▶ **Problem requirements**:
Type out the listing again, exactly, with every line included.

▶ **Data for review**:
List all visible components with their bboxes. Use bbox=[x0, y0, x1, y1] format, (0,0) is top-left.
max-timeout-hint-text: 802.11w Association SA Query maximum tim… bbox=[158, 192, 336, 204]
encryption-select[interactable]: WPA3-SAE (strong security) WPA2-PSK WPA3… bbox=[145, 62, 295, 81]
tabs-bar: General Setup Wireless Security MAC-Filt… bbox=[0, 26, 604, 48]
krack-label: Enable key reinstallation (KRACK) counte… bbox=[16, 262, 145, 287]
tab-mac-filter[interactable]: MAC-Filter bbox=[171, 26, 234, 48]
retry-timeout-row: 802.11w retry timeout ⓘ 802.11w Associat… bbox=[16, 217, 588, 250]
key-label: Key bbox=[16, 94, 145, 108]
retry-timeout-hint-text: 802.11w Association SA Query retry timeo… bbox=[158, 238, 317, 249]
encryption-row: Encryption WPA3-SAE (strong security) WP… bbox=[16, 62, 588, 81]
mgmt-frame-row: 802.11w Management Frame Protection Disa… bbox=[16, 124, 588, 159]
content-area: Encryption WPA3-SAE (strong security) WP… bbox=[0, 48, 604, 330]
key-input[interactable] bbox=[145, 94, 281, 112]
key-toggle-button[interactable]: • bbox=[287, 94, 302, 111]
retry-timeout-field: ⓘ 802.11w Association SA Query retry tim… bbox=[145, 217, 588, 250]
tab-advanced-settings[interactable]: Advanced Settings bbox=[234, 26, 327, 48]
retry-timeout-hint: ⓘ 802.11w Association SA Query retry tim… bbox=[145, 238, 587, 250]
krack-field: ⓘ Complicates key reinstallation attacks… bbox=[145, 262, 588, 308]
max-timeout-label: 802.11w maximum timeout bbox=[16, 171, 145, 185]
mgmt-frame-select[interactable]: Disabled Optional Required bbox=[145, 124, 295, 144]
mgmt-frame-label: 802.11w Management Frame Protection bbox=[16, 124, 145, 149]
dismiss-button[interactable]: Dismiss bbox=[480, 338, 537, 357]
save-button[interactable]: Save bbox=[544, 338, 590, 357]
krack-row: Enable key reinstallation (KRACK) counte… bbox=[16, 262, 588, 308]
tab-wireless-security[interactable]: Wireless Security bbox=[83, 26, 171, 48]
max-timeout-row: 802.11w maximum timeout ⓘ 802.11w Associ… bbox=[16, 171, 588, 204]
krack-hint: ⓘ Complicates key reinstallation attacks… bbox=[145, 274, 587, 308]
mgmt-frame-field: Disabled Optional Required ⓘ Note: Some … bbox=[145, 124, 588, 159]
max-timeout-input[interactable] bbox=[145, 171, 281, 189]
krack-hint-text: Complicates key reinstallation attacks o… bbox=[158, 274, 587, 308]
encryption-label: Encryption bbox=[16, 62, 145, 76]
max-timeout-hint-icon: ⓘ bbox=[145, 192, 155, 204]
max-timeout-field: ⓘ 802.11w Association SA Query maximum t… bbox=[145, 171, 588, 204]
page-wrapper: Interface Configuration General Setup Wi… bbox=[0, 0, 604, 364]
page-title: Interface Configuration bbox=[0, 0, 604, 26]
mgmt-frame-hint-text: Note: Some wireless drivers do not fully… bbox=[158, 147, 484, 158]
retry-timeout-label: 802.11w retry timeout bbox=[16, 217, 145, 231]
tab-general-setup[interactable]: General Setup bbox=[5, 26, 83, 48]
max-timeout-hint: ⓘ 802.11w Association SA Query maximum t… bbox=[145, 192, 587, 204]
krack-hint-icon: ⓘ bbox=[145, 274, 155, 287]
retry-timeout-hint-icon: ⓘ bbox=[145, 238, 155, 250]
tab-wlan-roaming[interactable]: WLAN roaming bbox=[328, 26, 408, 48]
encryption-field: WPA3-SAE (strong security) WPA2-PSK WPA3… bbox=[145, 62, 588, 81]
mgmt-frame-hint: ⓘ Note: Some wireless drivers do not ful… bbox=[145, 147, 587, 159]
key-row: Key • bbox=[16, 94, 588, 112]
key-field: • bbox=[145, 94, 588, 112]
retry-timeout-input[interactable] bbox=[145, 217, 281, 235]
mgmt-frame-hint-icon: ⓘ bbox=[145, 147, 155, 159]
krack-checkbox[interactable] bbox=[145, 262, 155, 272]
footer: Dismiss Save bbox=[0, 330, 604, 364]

▶ **Final answer**:
List all visible components with their bboxes. Use bbox=[x0, y0, x1, y1] format, (0,0) is top-left.
max-timeout-hint-text: 802.11w Association SA Query maximum tim… bbox=[158, 192, 336, 204]
encryption-select[interactable]: WPA3-SAE (strong security) WPA2-PSK WPA3… bbox=[145, 62, 295, 81]
tabs-bar: General Setup Wireless Security MAC-Filt… bbox=[0, 26, 604, 48]
krack-label: Enable key reinstallation (KRACK) counte… bbox=[16, 262, 145, 287]
tab-mac-filter[interactable]: MAC-Filter bbox=[171, 26, 234, 48]
retry-timeout-row: 802.11w retry timeout ⓘ 802.11w Associat… bbox=[16, 217, 588, 250]
key-label: Key bbox=[16, 94, 145, 108]
retry-timeout-hint-text: 802.11w Association SA Query retry timeo… bbox=[158, 238, 317, 249]
encryption-row: Encryption WPA3-SAE (strong security) WP… bbox=[16, 62, 588, 81]
mgmt-frame-row: 802.11w Management Frame Protection Disa… bbox=[16, 124, 588, 159]
content-area: Encryption WPA3-SAE (strong security) WP… bbox=[0, 48, 604, 330]
key-input[interactable] bbox=[145, 94, 281, 112]
key-toggle-button[interactable]: • bbox=[287, 94, 302, 111]
retry-timeout-field: ⓘ 802.11w Association SA Query retry tim… bbox=[145, 217, 588, 250]
tab-advanced-settings[interactable]: Advanced Settings bbox=[234, 26, 327, 48]
retry-timeout-hint: ⓘ 802.11w Association SA Query retry tim… bbox=[145, 238, 587, 250]
krack-field: ⓘ Complicates key reinstallation attacks… bbox=[145, 262, 588, 308]
max-timeout-label: 802.11w maximum timeout bbox=[16, 171, 145, 185]
mgmt-frame-select[interactable]: Disabled Optional Required bbox=[145, 124, 295, 144]
mgmt-frame-label: 802.11w Management Frame Protection bbox=[16, 124, 145, 149]
dismiss-button[interactable]: Dismiss bbox=[480, 338, 537, 357]
save-button[interactable]: Save bbox=[544, 338, 590, 357]
krack-row: Enable key reinstallation (KRACK) counte… bbox=[16, 262, 588, 308]
tab-wireless-security[interactable]: Wireless Security bbox=[83, 26, 171, 48]
max-timeout-row: 802.11w maximum timeout ⓘ 802.11w Associ… bbox=[16, 171, 588, 204]
krack-hint: ⓘ Complicates key reinstallation attacks… bbox=[145, 274, 587, 308]
mgmt-frame-field: Disabled Optional Required ⓘ Note: Some … bbox=[145, 124, 588, 159]
max-timeout-input[interactable] bbox=[145, 171, 281, 189]
krack-hint-text: Complicates key reinstallation attacks o… bbox=[158, 274, 587, 308]
encryption-label: Encryption bbox=[16, 62, 145, 76]
max-timeout-hint-icon: ⓘ bbox=[145, 192, 155, 204]
max-timeout-field: ⓘ 802.11w Association SA Query maximum t… bbox=[145, 171, 588, 204]
page-wrapper: Interface Configuration General Setup Wi… bbox=[0, 0, 604, 364]
page-title: Interface Configuration bbox=[0, 0, 604, 26]
mgmt-frame-hint-text: Note: Some wireless drivers do not fully… bbox=[158, 147, 484, 158]
retry-timeout-label: 802.11w retry timeout bbox=[16, 217, 145, 231]
tab-general-setup[interactable]: General Setup bbox=[5, 26, 83, 48]
max-timeout-hint: ⓘ 802.11w Association SA Query maximum t… bbox=[145, 192, 587, 204]
krack-hint-icon: ⓘ bbox=[145, 274, 155, 287]
retry-timeout-hint-icon: ⓘ bbox=[145, 238, 155, 250]
tab-wlan-roaming[interactable]: WLAN roaming bbox=[328, 26, 408, 48]
encryption-field: WPA3-SAE (strong security) WPA2-PSK WPA3… bbox=[145, 62, 588, 81]
mgmt-frame-hint: ⓘ Note: Some wireless drivers do not ful… bbox=[145, 147, 587, 159]
key-row: Key • bbox=[16, 94, 588, 112]
key-field: • bbox=[145, 94, 588, 112]
retry-timeout-input[interactable] bbox=[145, 217, 281, 235]
mgmt-frame-hint-icon: ⓘ bbox=[145, 147, 155, 159]
krack-checkbox[interactable] bbox=[145, 262, 155, 272]
footer: Dismiss Save bbox=[0, 330, 604, 364]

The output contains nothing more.